An excellent tutorial on DT is available at https://rstudio.github.io/DT/.
“Out of the box”, datatable gives us a very usable table:
datatable(mazes)
pixiedust (best for PDF)Pixiedust is a ggplot-inspired table package that includes a lot of flexibility and works well for PDF-based output. We can illustrate its use by making a regression table.
Remember that broom package we used earlier? Here is what the model parameters look like; this is obviously not what a publicatio-ready version of the table would look like:
tidy(fit)
| term | estimate | std.error | statistic | p.value | 
|---|---|---|---|---|
| (Intercept) | 9.37 | 8.37 | 1.12 | 0.274 | 
| qsec | 1.24 | 0.383 | 3.25 | 0.00317 | 
| factor(am)1 | 3.15 | 1.94 | 1.62 | 0.117 | 
| wt | -3.93 | 0.743 | -5.29 | 1.58e-05 | 
| factor(gear)4 | -0.268 | 1.66 | -0.162 | 0.873 | 
| factor(gear)5 | -0.27 | 2.06 | -0.131 | 0.897 | 
dust(fit) %>% 
  sprinkle(cols = "term", 
           replace = c("Intercept", "Quarter Mile Time", "Automatic vs. Manual",
                       "Weight", "Gears: 4 vs. 3", "Gears: 5 vs 3")) %>%
  sprinkle(cols = c("estimate", "std.error", "statistic"),
           round = 3) %>% 
  sprinkle(cols = "p.value", fn = quote(pvalString(value))) %>% 
  sprinkle_colnames("Term", "Coefficient", "SE", "T-statistic", "P-value")
| Term | Coefficient | SE | T-statistic | P-value | 
|---|---|---|---|---|
| Intercept | 9.365 | 8.373 | 1.118 | 0.27 | 
| Quarter Mile Time | 1.245 | 0.383 | 3.252 | 0.003 | 
| Automatic vs. Manual | 3.151 | 1.941 | 1.624 | 0.12 | 
| Weight | -3.926 | 0.743 | -5.286 | < 0.001 | 
| Gears: 4 vs. 3 | -0.268 | 1.655 | -0.162 | 0.87 | 
| Gears: 5 vs 3 | -0.27 | 2.063 | -0.131 | 0.9 | 
For more information about Pixiedust, consult:
extrafontThe extrafont package is the best place to start with fonts in R and ggplot.
library(extrafont)
Note: Make sure to follow all installation instructions from github!
You can access fonts on your local system in ggplot by using the theme() function to set the relevant properties of your figure.
demo_plt <- ggplot(iris, aes(Sepal.Length, Sepal.Width, color=Species)) + 
  geom_point(size=3) +
  scale_color_discrete(labels=c("Setosa", "Versicolor", "Virginica")) + 
  labs(x="Sepal Length (cm)", y="Sepal Width (cm)", title="Fisher's Irises") 
demo_plt

In ggplot, the theme() function lets us control the appearance of various aspects of the plot. There are many, many properties we can tweak; we will begin by setting the global text property for all text on the entire plot.
Let’s try changing that font a bit:
demo_plt + theme(text=element_text(family="Optima"))
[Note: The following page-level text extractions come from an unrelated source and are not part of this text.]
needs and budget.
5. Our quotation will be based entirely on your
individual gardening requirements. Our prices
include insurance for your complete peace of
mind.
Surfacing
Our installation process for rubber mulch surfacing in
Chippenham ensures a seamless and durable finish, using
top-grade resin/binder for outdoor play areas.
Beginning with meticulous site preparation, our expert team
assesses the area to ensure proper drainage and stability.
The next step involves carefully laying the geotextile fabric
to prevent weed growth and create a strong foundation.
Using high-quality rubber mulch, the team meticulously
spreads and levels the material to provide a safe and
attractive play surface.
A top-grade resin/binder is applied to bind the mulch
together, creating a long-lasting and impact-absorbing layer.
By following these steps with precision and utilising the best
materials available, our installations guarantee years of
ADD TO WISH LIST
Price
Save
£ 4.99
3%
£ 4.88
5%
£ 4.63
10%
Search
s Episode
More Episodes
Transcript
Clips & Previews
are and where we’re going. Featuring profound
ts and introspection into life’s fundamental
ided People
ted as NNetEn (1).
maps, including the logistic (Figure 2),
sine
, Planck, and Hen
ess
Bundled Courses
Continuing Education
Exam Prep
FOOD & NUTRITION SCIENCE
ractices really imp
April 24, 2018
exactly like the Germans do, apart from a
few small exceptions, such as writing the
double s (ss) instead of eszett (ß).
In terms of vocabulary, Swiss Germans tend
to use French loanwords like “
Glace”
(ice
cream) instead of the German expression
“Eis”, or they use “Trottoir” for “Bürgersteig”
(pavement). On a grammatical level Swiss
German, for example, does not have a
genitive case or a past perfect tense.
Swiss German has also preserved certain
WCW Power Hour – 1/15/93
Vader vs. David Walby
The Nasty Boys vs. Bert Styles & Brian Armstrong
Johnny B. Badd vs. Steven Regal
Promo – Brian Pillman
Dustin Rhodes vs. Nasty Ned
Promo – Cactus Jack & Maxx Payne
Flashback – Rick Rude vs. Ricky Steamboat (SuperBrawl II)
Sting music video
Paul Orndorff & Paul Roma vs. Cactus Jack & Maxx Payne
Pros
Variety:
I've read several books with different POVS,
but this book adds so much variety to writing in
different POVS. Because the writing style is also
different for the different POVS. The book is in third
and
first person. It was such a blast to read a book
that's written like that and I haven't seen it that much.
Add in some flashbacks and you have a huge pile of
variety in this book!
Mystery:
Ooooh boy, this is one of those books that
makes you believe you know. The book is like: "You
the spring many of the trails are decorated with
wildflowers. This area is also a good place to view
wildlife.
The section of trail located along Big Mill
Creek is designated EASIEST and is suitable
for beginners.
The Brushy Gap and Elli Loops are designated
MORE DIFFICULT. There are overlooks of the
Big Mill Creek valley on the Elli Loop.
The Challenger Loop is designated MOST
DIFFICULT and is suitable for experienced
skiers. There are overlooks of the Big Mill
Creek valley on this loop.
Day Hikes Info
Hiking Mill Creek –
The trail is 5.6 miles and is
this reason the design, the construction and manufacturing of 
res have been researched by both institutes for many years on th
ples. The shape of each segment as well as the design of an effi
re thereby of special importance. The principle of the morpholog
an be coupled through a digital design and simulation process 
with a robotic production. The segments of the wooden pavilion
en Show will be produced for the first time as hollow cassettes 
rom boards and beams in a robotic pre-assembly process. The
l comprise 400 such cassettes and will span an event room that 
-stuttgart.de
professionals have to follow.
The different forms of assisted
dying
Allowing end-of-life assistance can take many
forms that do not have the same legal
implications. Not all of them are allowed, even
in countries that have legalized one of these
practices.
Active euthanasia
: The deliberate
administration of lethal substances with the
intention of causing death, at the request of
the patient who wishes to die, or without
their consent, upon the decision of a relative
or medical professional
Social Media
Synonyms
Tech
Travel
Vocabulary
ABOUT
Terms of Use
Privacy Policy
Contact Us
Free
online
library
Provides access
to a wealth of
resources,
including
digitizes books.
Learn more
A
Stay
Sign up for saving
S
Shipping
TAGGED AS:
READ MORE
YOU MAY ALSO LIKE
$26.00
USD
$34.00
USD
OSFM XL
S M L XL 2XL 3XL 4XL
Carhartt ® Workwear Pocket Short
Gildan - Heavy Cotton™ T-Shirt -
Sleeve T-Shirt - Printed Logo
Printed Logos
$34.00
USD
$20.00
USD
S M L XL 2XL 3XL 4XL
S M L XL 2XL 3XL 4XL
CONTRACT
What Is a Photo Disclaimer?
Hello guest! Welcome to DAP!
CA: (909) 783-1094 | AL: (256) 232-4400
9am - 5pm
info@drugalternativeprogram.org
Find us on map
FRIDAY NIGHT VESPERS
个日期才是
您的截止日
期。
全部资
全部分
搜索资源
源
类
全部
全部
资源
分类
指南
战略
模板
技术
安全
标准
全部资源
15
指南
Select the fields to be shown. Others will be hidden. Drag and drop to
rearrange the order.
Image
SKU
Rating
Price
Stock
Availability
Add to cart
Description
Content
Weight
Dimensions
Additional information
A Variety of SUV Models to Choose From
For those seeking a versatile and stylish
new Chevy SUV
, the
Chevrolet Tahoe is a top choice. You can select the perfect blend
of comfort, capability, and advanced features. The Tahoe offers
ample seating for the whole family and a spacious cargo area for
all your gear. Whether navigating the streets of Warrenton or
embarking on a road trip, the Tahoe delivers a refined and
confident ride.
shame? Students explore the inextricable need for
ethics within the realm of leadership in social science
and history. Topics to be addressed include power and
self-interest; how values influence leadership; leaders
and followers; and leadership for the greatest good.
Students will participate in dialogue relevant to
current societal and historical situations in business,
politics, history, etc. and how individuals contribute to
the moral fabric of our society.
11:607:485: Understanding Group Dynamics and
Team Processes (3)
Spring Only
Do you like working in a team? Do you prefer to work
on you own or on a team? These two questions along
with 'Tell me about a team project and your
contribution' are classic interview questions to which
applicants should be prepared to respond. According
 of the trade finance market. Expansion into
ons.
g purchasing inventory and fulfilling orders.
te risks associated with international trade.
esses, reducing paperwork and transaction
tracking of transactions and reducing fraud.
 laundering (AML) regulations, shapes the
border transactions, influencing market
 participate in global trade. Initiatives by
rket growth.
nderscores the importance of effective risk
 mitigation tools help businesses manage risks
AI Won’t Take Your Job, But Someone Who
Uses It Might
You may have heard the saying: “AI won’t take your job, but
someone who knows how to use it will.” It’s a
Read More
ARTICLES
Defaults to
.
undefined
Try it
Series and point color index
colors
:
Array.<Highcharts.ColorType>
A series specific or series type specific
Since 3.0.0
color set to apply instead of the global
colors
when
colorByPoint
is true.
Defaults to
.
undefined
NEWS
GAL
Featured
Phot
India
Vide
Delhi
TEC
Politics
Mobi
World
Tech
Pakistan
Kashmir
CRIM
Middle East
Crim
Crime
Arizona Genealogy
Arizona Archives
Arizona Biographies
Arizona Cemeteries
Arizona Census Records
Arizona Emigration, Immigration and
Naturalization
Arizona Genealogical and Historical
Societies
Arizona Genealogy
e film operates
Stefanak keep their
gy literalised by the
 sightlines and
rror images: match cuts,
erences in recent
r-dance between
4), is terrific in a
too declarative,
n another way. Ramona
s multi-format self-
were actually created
demo_plt + theme(text=element_text(family="Palatino"))

demo_plt + theme(text=element_text(family="Zapfino"))

Note that the specific name that you must use to refer to the font is not exactly obvious. It is not the font name, but rather the font’s “family name”. Because of some under-the-hood details about the way that fonts work, this is a bit different from what you might see in e.g. a font selection menu in Word. You can see a list of all the fonts that R knows about by using the fonttable() command:
fonttable() %>% glimpse()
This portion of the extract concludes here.